As the Doctor turned back to make another biting remark to his wife, he noticed the thick sheets of black and white paper that had fallen out of her prized blue book.

River couldn't manage to put them back before he noticed.

"River, what are those?"

"Nothing. Bookmarks. Now go home." Damn it, she would never be as good of a liar as the beautiful man that stood before her.

"River…those are," his eyes crunched together in thought, "sonograms. 21st century. Medical…the kind they use for babies." He opened the cell, and cautiously stepped back inside.

"Uhm, yes. I'm studying 21st century healthcare technologies. Very interesting." Her eyes never left the pages.

He cocked his head to the side, his eye growing wide in wonder, "They have your name printed on them, your birth name. And there's a perception field in here. I'm a Time Lord, darling, there are things I can sense. I thought I was wrong, but," he hesitated, "River, you're not telling me something; something important." His voice softened, and she finally looked up at him with languid, teary eyes.
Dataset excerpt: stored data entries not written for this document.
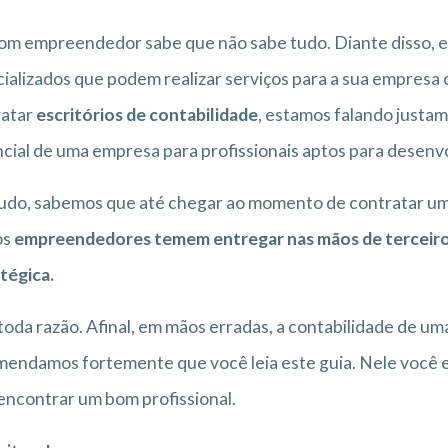
m empreendedor sabe que não sabe tudo. Diante disso, ele
ializados que podem realizar serviços para a sua empresa
ratar
escritórios de contabilidade
, estamos falando justam
cial de uma empresa para profissionais aptos para desenvo
do, sabemos que até chegar ao momento de contratar um e
os
empreendedores temem entregar nas mãos de terceiro
tégica.
oda razão. Afinal, em mãos erradas, a contabilidade de um
endamos fortemente que você leia este guia. Nele você e
encontrar um bom profissional.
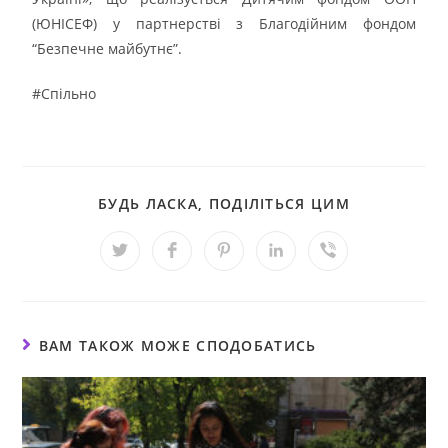
(ЮНІСЕФ) у партнерстві з Благодійним фондом
“Безпечне майбутнє”.
#Спільно
БУДЬ ЛАСКА, ПОДІЛІТЬСЯ ЦИМ
ВАМ ТАКОЖ МОЖЕ СПОДОБАТИСЬ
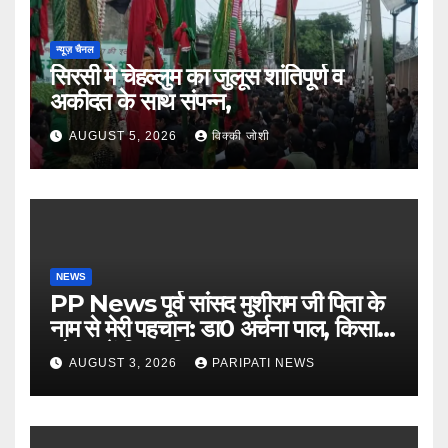
न्यूज़ चैनल
सिरसी मे चेहल्लुम का जुलूस शांतिपूर्ण व
अकीदत के साथ संपन्न,
AUGUST 5, 2026
विक्की जोशी
NEWS
PP News पूर्व सांसद मुशीराम जी पिता के
नाम से मेरी पहचान: डा0 अर्चना पाल, किसान
चौपाल में दिया परिचय
AUGUST 3, 2026
PARIPATI NEWS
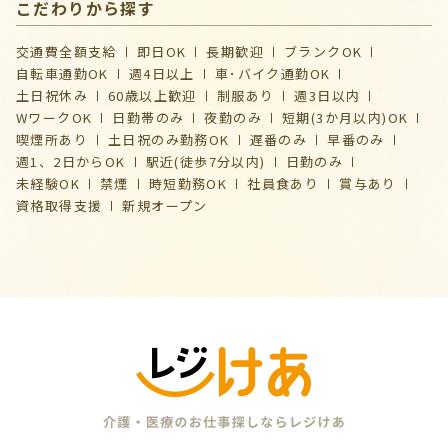
こだわりから探す
交通費全額支給
即日OK
長期歓迎
ブランクOK
自転車通勤OK
週4日以上
車･バイク通勤OK
土日祝休み
60歳以上歓迎
制服あり
週3日以内
WワークOK
日勤帯のみ
夜勤のみ
短期(3か月以内)OK
喫煙所あり
土日祝のみ勤務OK
遅番のみ
早番のみ
週1、2日からOK
駅近(徒歩7分以内)
日勤のみ
未経験OK
禁煙
時短勤務OK
社員食あり
賞与あり
資格取得支援
新規オープン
Her hands reached up to her face, her fingers slowly lingering against her jaw, and with a resigned sigh, she removed her earrings.
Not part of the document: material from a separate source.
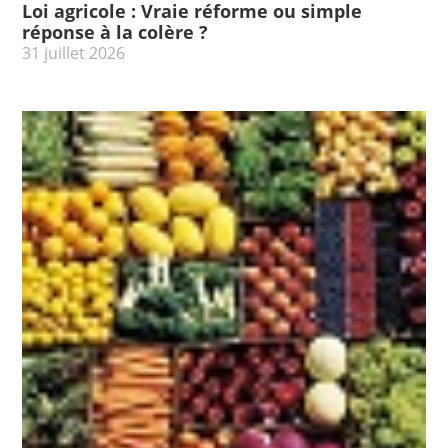
Loi agricole : Vraie réforme ou simple
réponse à la colère ?
31 juillet 2026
Her figure changed, her stomach rounding to the large mound it had become. Her hands roamed over her belly, shielding it from her husband's wide gaze.

He gulped loudly, mouth dry. "River…you're…we're…you're pregnant. Our baby," he lifted a shaking finger towards her abdomen, "is in there." She was afraid the man's eyes were going to fall onto the prison floor.

Tears began to make tracks down River's cheeks. He slowly took his place beside her on the mattress and gently placed a gangly and loving arm around her shoulders.

"Why are you crying?," he whispered, using his thumbs to wipe away the tears.

"Sweetie, you're the renowned Doctor, the warrior, the healer, and I'm a universally acknowledged murderess, tell me where can a baby boy fit into this insane life of ours?"

It was then that he placed her hands in his, and placed them over his hearts.

"Melody Pond, my beautiful River Song, did you think I would ever even possibly wish to abandon our child? This impossible son? I've wanted to belong to something meaningful for centuries, to feel complete again, and I can't think of a better way than this." He placed both hands over River's middle, and then pressed his lips to hers with all the love that had almost filled his hearts to bursting. He beamed when he felt his son kick against his palms. She leaned into his touch, and they laid in each other's arms on the tiny prison cot, making up for the space neglected for so many months.

And as he sang a gentle telepathic lullaby to their beautiful boy, a smile spread across her face, and for once in her life, she had the pleasure of being mistaken.